--- Source data ---
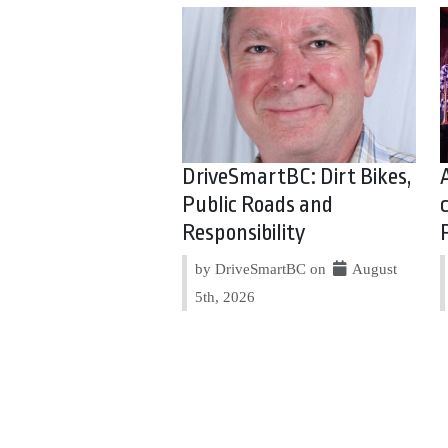
DriveSmartBC: Dirt Bikes,
Public Roads and
Responsibility
by DriveSmartBC on
August
5th, 2026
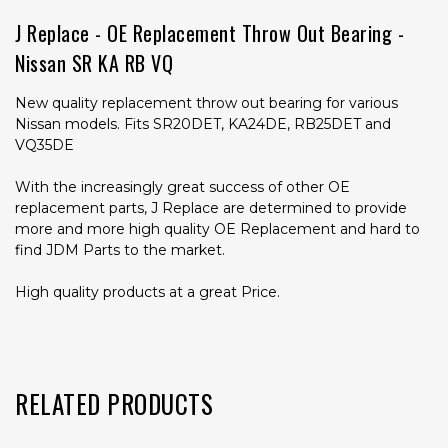
J Replace - OE Replacement Throw Out Bearing -
Nissan SR KA RB VQ
New quality replacement throw out bearing for various
Nissan models. Fits SR20DET, KA24DE, RB25DET and
VQ35DE
With the increasingly great success of other OE
replacement parts, J Replace are determined to provide
more and more high quality OE Replacement and hard to
find JDM Parts to the market.
High quality products at a great Price.
RELATED PRODUCTS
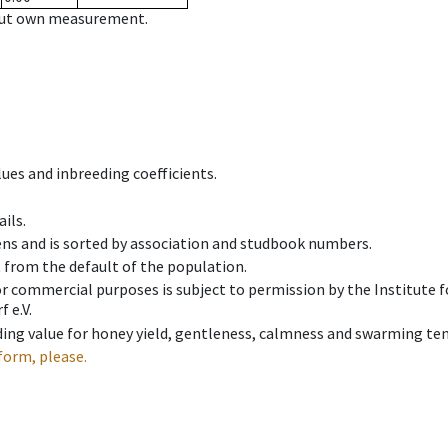
hout own measurement.
ues and inbreeding coefficients.
ils.
ens and is sorted by association and studbook numbers.
t from the default of the population.
 or commercial purposes is subject to permission by the Institut
 e.V.
ing value for honey yield, gentleness, calmness and swarming ten
form, please.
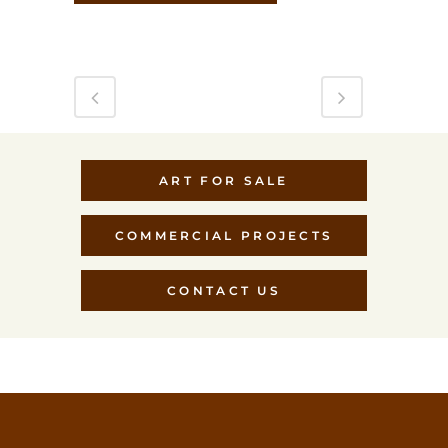
ART FOR SALE
COMMERCIAL PROJECTS
CONTACT US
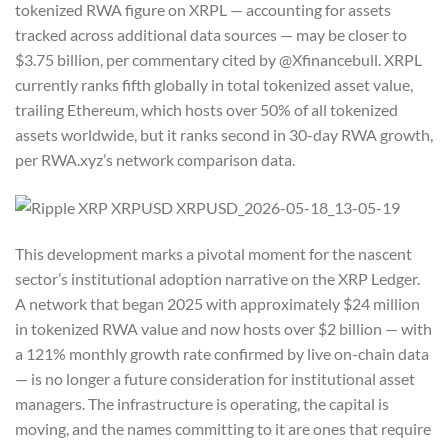
tokenized RWA figure on XRPL — accounting for assets
tracked across additional data sources — may be closer to
$3.75 billion, per commentary cited by @Xfinancebull. XRPL
currently ranks fifth globally in total tokenized asset value,
trailing Ethereum, which hosts over 50% of all tokenized
assets worldwide, but it ranks second in 30-day RWA growth,
per RWA.xyz’s network comparison data.
This development marks a pivotal moment for the nascent
sector’s institutional adoption narrative on the XRP Ledger.
A network that began 2025 with approximately $24 million
in tokenized RWA value and now hosts over $2 billion — with
a 121% monthly growth rate confirmed by live on-chain data
— is no longer a future consideration for institutional asset
managers. The infrastructure is operating, the capital is
moving, and the names committing to it are ones that require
---
*Brief*.
Work from the entries above. Set down exactly and only the lines from the line with "New quality replacement" to the line with "t from the default of the population.", both included, and leave the pictures out.

*Written response*.
New quality replacement throw out bearing for various
Nissan models. Fits SR20DET, KA24DE, RB25DET and
VQ35DE
With the increasingly great success of other OE
replacement parts, J Replace are determined to provide
more and more high quality OE Replacement and hard to
find JDM Parts to the market.
High quality products at a great Price.
RELATED PRODUCTS
hout own measurement.
ues and inbreeding coefficients.
ils.
ens and is sorted by association and studbook numbers.
t from the default of the population.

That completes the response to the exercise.